41 Le résultat d’une érosion ?

La description qu’en fait Mahé pourrait s’interpréter comme le résultat d’une érosion
«Trois hauteurs ont cela de particulier qu’elles sont plus chargées que le reste de la plaine et que les blocs y sont entassés pêle-mêle et dans le plus grand désordre (51) ».
Cette hypothèse, Mahe ne l’envisage à aucun moment : ce sont des hommes qui sont à l’origine de cette édification de monticules de pierres, et non le spectacle d’un chaos rocheux.
La photo ci-dessous faite lors d’une recherche sur le terrain avec Philippe Gouezin montre un affleurement à la surface du sol à l’est de la forêt de Brambien. Est-ce ce type de bloc que Mahé et ses contemporains qualifiaient de mégalithe ?

LE SILENCE DES PIERRES DISPARUES

Le chanoine rapporte que «Le lit du ruisseau de Brambien est lui-même coupé par de grosses pierres (52)». Il peut s’agir d’un simple chaos granitique comme on peut en voir dans le Sidobre.
La description qu’en fait Mahé, les plus gros blocs étant situés sur les hauteurs, correspond à la formation d’un espace où l’arène granitique a progressivement été emportée par le ruissellement, laissant à l’air libre les blocs de granite arrondis par le processus de circulation de l’eau dans les diaclases. Ces blocs se retrouvent de par la disparition de l’arène granitique les uns sur les autres, ceux du sommet formant un chaos dit de château-fort et les autres un chaos de pente.
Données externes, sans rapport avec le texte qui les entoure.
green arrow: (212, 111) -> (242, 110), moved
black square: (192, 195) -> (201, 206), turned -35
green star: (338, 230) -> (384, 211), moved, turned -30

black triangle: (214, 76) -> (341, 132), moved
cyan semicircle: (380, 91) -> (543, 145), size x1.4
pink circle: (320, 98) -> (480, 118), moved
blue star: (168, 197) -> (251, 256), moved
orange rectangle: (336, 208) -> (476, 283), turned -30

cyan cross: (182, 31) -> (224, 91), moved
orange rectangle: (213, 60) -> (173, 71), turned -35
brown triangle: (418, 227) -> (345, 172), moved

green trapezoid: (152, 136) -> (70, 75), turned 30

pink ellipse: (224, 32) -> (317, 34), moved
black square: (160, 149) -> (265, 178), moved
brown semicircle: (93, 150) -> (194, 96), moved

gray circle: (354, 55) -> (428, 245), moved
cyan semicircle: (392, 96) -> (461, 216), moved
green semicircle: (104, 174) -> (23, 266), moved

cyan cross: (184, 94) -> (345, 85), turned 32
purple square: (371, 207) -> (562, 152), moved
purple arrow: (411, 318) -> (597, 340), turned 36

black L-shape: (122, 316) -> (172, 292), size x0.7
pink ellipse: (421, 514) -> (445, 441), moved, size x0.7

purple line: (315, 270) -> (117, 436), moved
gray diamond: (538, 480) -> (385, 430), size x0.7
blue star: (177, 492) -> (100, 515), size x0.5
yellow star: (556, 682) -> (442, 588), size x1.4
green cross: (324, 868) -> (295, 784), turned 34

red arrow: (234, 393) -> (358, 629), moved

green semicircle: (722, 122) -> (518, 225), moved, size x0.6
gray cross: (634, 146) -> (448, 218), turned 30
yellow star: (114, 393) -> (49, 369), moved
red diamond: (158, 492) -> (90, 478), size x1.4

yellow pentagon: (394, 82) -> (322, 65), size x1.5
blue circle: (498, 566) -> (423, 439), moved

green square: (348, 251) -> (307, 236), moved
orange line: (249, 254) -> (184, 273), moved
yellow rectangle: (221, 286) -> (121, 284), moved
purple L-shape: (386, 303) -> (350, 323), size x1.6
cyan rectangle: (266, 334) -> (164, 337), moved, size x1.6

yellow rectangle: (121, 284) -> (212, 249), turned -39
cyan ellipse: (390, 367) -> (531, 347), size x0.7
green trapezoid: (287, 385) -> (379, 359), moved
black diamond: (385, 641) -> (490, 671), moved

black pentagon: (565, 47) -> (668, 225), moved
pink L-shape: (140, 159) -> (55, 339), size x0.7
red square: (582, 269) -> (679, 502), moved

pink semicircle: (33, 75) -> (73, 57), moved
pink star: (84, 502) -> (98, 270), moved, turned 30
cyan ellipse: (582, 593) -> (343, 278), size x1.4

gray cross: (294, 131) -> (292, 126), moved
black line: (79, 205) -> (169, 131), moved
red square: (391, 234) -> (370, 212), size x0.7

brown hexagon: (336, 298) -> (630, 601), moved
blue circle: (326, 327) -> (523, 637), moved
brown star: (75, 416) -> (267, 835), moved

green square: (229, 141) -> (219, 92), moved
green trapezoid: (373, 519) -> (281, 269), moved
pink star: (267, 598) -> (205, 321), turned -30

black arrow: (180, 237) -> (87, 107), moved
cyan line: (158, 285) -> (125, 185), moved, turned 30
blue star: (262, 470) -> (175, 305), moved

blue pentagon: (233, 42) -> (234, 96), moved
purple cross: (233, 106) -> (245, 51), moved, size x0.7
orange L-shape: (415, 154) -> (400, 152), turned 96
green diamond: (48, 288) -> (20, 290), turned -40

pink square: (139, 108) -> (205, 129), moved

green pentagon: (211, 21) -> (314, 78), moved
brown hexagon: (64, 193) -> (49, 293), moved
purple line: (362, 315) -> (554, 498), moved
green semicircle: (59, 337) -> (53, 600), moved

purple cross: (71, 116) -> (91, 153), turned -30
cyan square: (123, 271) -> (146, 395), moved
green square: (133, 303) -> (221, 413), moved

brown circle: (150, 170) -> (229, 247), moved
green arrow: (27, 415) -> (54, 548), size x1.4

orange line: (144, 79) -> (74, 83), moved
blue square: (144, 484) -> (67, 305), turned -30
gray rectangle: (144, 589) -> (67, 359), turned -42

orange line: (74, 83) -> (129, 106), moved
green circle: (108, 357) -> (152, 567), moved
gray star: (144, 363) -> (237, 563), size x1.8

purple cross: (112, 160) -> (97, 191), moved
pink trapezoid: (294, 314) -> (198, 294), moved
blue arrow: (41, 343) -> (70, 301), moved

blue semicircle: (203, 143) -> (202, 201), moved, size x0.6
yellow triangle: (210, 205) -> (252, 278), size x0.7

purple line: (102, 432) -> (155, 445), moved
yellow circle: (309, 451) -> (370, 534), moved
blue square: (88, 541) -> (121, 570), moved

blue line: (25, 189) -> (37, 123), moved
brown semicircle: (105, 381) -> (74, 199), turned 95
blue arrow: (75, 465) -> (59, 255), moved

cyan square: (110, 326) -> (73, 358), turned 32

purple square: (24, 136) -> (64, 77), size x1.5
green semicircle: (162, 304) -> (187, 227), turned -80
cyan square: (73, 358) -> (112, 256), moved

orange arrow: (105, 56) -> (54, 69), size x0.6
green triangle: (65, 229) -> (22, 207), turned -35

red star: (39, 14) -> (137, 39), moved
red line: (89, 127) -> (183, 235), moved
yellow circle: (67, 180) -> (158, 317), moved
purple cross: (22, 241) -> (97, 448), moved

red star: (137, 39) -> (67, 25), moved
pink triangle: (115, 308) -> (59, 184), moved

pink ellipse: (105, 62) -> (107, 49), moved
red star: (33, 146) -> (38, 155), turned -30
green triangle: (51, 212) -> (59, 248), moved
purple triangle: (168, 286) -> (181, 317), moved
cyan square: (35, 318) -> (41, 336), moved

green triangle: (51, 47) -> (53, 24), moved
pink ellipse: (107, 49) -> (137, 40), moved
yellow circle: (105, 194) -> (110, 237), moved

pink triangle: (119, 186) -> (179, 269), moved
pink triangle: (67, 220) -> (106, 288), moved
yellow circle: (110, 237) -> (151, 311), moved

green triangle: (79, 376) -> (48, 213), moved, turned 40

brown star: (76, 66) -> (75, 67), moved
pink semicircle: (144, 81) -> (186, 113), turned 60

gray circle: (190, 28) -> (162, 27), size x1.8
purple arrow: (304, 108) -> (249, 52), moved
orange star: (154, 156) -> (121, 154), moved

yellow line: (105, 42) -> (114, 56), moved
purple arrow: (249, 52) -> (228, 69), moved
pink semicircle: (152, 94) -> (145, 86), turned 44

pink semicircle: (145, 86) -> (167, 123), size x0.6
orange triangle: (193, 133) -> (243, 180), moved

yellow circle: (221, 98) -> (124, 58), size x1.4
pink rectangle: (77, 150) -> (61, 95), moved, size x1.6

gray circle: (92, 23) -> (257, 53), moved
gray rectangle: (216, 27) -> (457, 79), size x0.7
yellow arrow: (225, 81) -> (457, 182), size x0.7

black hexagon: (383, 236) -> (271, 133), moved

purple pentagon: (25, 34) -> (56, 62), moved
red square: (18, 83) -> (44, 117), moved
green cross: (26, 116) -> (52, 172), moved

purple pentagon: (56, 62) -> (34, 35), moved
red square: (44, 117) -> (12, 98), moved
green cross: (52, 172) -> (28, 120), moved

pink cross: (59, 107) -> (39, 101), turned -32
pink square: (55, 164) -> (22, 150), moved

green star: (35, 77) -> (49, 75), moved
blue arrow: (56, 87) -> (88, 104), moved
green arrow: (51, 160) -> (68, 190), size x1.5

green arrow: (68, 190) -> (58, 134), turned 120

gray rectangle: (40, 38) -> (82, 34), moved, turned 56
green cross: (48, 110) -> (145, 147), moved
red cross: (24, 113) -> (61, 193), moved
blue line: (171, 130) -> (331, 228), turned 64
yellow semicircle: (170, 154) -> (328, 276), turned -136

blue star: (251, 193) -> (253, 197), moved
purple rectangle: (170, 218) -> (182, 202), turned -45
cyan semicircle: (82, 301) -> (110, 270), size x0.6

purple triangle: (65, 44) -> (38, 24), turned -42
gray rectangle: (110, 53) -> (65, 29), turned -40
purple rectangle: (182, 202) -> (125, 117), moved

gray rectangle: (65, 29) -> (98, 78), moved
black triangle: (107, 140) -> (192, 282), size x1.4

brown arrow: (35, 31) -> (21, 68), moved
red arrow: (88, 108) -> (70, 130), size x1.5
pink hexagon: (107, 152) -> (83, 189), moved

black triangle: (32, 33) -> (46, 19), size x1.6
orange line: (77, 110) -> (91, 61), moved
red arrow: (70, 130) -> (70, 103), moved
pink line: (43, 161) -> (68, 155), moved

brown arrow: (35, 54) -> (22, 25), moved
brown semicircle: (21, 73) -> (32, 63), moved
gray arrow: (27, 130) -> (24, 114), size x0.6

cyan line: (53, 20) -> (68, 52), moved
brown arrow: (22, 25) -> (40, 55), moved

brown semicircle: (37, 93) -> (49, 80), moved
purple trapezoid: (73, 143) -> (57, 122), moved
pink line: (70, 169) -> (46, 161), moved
L’espace représenté par Mahé pourrait être la résultante de cette évolution géologique.

42 Une confusion mégalithes/ blocs rocheux courante.

La revue Sciences Ouest en rapporte un exemple «Après l’incendie du 22 juin 2003 à Belz (Morbihan), un prospecteur en archéologie locale fait le croquis de dix menhirs inconnus. Hélas, quand il revient quelques jours plus tard, les blocs, confondus peut-être avec de simples cailloux, ont été déplacés ! (53) ».

43 Un exemple de confusion possible : un amas rocheux près de Kerlaure ou un amoncellement d’éléments mégalithiques détruits ?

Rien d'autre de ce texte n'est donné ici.